As tax season is fast approaching, you might be one of those people who are preparing to file for tax. And you keep asking yourself: how business income is taxed? Well, there are different methods used to tax businesses. The process of filing for tax is more or less the same for all businesses. All businesses are expected to do the following:
- The first step is to gather information about your income, expenses, deductions, tax credits, and so on.
- Then calculate a net income from your income and expenses account.
- Next up, record the amount of taxable income on a special report form. This form depends on the type of business that you run. So always make sure that you use the right form.
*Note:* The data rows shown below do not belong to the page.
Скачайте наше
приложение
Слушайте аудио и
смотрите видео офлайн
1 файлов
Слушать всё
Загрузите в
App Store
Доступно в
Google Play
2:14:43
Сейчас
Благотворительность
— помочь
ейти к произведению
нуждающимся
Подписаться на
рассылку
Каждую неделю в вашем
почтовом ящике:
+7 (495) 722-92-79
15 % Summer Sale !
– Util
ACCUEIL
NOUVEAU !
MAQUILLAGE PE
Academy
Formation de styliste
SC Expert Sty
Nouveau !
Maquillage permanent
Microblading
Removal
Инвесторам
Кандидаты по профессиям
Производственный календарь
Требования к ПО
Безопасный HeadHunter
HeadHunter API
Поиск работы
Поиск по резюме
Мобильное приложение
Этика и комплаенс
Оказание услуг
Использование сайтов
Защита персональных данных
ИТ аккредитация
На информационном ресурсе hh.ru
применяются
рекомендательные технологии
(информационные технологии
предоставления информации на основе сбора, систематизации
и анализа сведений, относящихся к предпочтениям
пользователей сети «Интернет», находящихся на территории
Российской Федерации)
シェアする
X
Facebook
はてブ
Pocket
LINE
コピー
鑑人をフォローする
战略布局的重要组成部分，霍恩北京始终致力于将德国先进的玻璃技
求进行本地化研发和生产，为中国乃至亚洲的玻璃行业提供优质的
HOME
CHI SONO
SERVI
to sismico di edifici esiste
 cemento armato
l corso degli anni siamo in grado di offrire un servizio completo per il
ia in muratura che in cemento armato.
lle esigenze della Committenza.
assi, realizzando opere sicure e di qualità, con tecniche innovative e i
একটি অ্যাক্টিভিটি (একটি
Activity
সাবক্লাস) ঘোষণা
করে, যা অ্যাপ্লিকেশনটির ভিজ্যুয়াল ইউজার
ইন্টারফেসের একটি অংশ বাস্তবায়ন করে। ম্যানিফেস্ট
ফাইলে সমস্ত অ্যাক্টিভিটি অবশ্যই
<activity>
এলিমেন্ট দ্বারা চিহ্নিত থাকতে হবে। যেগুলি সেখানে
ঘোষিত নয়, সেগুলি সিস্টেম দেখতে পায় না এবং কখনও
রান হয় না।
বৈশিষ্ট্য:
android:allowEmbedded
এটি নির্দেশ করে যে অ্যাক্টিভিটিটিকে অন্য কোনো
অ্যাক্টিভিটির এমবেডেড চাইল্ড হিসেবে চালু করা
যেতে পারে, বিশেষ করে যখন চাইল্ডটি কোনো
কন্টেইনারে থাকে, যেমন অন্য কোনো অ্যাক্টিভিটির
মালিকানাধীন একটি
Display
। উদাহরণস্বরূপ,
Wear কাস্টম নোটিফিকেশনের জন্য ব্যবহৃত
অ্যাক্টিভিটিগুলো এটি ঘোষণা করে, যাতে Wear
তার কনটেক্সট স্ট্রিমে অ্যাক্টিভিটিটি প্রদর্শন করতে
- From there, include a taxable amount for your business on your individual tax return. Of course, that includes income and expenses.
Do all businesses have to pay the same tax?
The size of your business matters when it comes to the amount of tax that you should pay. Normally, large corporations pay more in taxes compared to smaller businesses. Currently, the United States imposes a tax on the profits at a rate of 21 percent. The amount of tax that you pay will depend on whether you run a sole proprietor, a partnership, or a corporation.
- A sole proprietor is expected to complete Schedule C. Then the amount of tax will be calculated similarly to personal tax. Additionally, sole proprietors are expected to file Schedule SE and pay the self-employment tax.
- Because a corporation can represent it on its own right, it pays income tax at the corporate tax rate.
- Meanwhile, an S corporation is charged using a personal rate of the owners.
Always make sure that you know how your entity will file for tax, and what forms you should fill out. If you think you don’t have the know-how of doing this, you can always hire a tax practitioner to do it for you. A tax practitioner will help you to structure your financial reports and make sure that they are a true reflection of your financial status. Most tax practitioners make use of tax software that allows them to compile reports faster, then save them in the cloud. Remember, the tax season will begin on the 1st of January 2021 and end on 15th of April. The sooner you file for your tax returns, the better.